Is honesty, as taught in elementary years ago, still valued and practiced by Filipinos today? If you found something that is not yours, will you return it to its owner, or turn it over to somebody who can be trusted to return it to its owner, or are you going to keep it?

On Nov. 5, 2012, I went to the Central Post Office in Lawton, Manila, to drop some letters for friends abroad and to get my letters in the locked box section. When I was at the exit area of the postal office, it rained heavily, so I sat down on the pavement near a security officer. I started reading the letters and the magazines I got. When the rain stopped, I proceeded to my next destination elsewhere but forgot to get a book I had laid on the cemented pavement. The book’s title is “The Miracles of Usotherapy.” It is part of the research materials I am reviewing for my alternative medicine project. Outside the post office was a janitor cleaning the area.

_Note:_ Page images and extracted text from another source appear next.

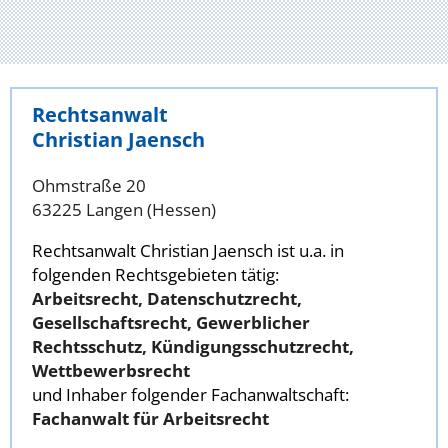
Rechtsanwalt
Christian Jaensch
Ohmstraße 20
63225 Langen (Hessen)
Rechtsanwalt Christian Jaensch ist u.a. in
folgenden Rechtsgebieten tätig:
Arbeitsrecht, Datenschutzrecht,
Gesellschaftsrecht, Gewerblicher
Rechtsschutz, Kündigungsschutzrecht,
Wettbewerbsrecht
und Inhaber folgender Fachanwaltschaft:
Fachanwalt für Arbeitsrecht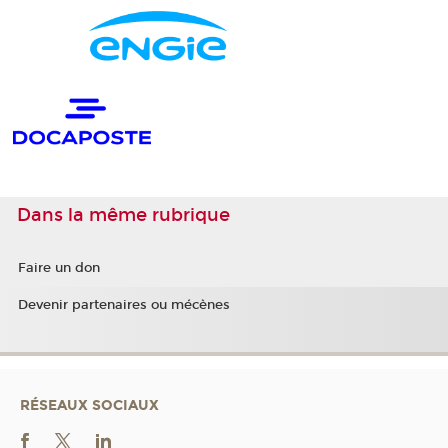
Dans la même rubrique
Faire un don
Devenir partenaires ou mécènes
RÉSEAUX SOCIAUX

I returned to the postal office the following day and asked the security detail there if somebody turned over a book titled “The Miracles of Usotherapy.” The security guard opened a cabinet, but it had no book by that title. “I will ask the janitor about it,” he said.

I badly need the book. Will the party who picked up the book please return it to me? A modest “gift” awaits him. It is my hope that the person who found my book still believes that “Honesty is the best policy.”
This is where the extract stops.